> **Problem to solve**
Return all lines below containing the word "right".

** Exercise inputs follows **

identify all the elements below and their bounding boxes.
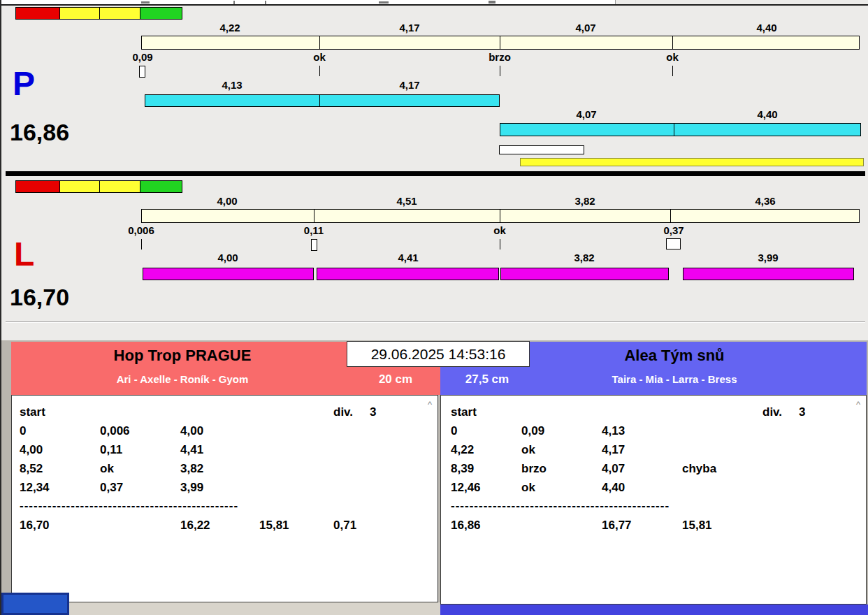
summary-value: 15,81 xyxy=(682,519,712,533)
split-time-label: 4,22 xyxy=(198,22,261,34)
dog-run-bar-p xyxy=(145,94,500,107)
split-time-label: 4,40 xyxy=(735,22,798,34)
result-cell: 4,40 xyxy=(602,481,625,495)
result-cell: 8,52 xyxy=(20,462,43,476)
scale-divider xyxy=(500,210,500,222)
run-bar-divider xyxy=(674,124,674,136)
menu-text-fragment xyxy=(233,1,235,4)
scale-divider xyxy=(670,210,671,222)
result-cell: 3,82 xyxy=(180,462,203,476)
run-time-label: 4,00 xyxy=(196,252,259,264)
jump-height: 20 cm xyxy=(354,372,437,386)
result-cell: 0,006 xyxy=(100,424,130,438)
result-cell: 12,46 xyxy=(451,481,481,495)
lane-p-total-time: 16,86 xyxy=(10,120,69,144)
summary-value: 16,86 xyxy=(451,519,481,533)
taskbar-button[interactable] xyxy=(1,593,69,615)
result-cell: 3,99 xyxy=(180,481,203,495)
yellow-progress-bar xyxy=(520,158,864,166)
division-value: 3 xyxy=(799,405,805,419)
start-light-red-icon xyxy=(15,180,60,193)
team-members: Taira - Mia - Larra - Bress xyxy=(482,373,867,385)
fault-marker-box xyxy=(139,66,145,78)
scroll-up-icon[interactable]: ^ xyxy=(856,400,860,409)
result-cell: 4,17 xyxy=(602,443,625,457)
start-light-green-icon xyxy=(140,7,182,20)
change-mark-label: ok xyxy=(641,52,704,64)
start-lights-p xyxy=(15,7,182,20)
summary-value: 15,81 xyxy=(259,519,289,533)
bottom-right-strip xyxy=(440,605,868,615)
division-label: div. xyxy=(762,405,782,419)
lane-divider xyxy=(6,171,865,176)
menu-text-fragment xyxy=(265,1,266,4)
run-time-label: 4,17 xyxy=(378,80,441,92)
split-time-label: 4,36 xyxy=(734,196,797,208)
section-separator xyxy=(6,321,865,323)
run-time-label: 4,07 xyxy=(555,109,618,121)
tick-mark xyxy=(500,66,500,76)
start-light-green-icon xyxy=(140,180,182,193)
lane-l-total-time: 16,70 xyxy=(10,285,69,309)
result-cell: 0 xyxy=(20,424,26,438)
dog-run-bar-l xyxy=(683,268,854,280)
run-time-label: 4,41 xyxy=(377,252,440,264)
change-mark-label: 0,006 xyxy=(110,225,173,237)
scale-divider xyxy=(319,36,320,49)
highlight-box xyxy=(499,145,584,154)
time-scale-bar-l xyxy=(141,209,860,223)
result-cell: 0,11 xyxy=(100,443,122,457)
start-light-yellow-icon xyxy=(100,180,140,193)
run-bar-divider xyxy=(319,95,320,106)
dog-run-bar-l xyxy=(317,268,499,280)
result-cell: 4,13 xyxy=(602,424,625,438)
division-value: 3 xyxy=(370,405,376,419)
summary-value: 0,71 xyxy=(333,519,356,533)
time-scale-bar-p xyxy=(141,36,860,50)
menu-text-fragment xyxy=(489,1,496,3)
menu-strip-end xyxy=(615,0,868,4)
result-cell: 4,41 xyxy=(180,443,203,457)
fault-marker-box xyxy=(311,239,317,251)
result-cell: 12,34 xyxy=(20,481,50,495)
team-members: Ari - Axelle - Roník - Gyom xyxy=(11,373,354,385)
lane-l-letter: L xyxy=(14,238,34,271)
result-cell: 0,09 xyxy=(521,424,544,438)
separator-dashes: ----------------------------------------… xyxy=(20,499,238,513)
start-light-yellow-icon xyxy=(60,180,100,193)
result-cell: ok xyxy=(100,462,114,476)
split-time-label: 4,00 xyxy=(196,196,259,208)
summary-value: 16,70 xyxy=(20,519,50,533)
right-team-results: start div. 3 ^ 0 0,09 4,13 4,22 ok 4,17 … xyxy=(440,395,867,605)
fault-cell: chyba xyxy=(682,462,716,476)
scroll-up-icon[interactable]: ^ xyxy=(428,400,432,409)
change-mark-label: 0,11 xyxy=(282,225,345,237)
split-time-label: 3,82 xyxy=(554,196,616,208)
division-label: div. xyxy=(333,405,353,419)
dog-run-bar-l xyxy=(143,268,314,280)
result-cell: ok xyxy=(521,481,535,495)
start-light-red-icon xyxy=(15,7,60,20)
team-name: Hop Trop PRAGUE xyxy=(11,347,354,365)
start-light-yellow-icon xyxy=(60,7,100,20)
start-label: start xyxy=(20,405,45,419)
dog-run-bar-l xyxy=(500,268,669,280)
change-mark-label: 0,37 xyxy=(642,225,705,237)
result-cell: 0 xyxy=(451,424,457,438)
summary-value: 16,22 xyxy=(180,519,210,533)
run-time-label: 3,99 xyxy=(737,252,800,264)
menu-text-fragment xyxy=(379,1,389,3)
start-light-yellow-icon xyxy=(100,7,140,20)
timestamp-box: 29.06.2025 14:53:16 xyxy=(347,341,530,367)
result-cell: brzo xyxy=(521,462,547,476)
start-lights-l xyxy=(15,180,182,193)
run-time-label: 4,40 xyxy=(736,109,799,121)
scale-divider xyxy=(672,36,673,49)
run-time-label: 3,82 xyxy=(553,252,616,264)
start-label: start xyxy=(451,405,477,419)
menu-text-fragment xyxy=(141,1,150,3)
result-cell: 8,39 xyxy=(451,462,474,476)
change-mark-label: 0,09 xyxy=(111,52,174,64)
tick-mark xyxy=(141,239,142,249)
separator-dashes: ----------------------------------------… xyxy=(451,499,670,513)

** End of Exercise inputs **

> **Solution to this exercise**
bottom-right-strip xyxy=(440,605,868,615)
right-team-results: start div. 3 ^ 0 0,09 4,13 4,22 ok 4,17 … xyxy=(440,395,867,605)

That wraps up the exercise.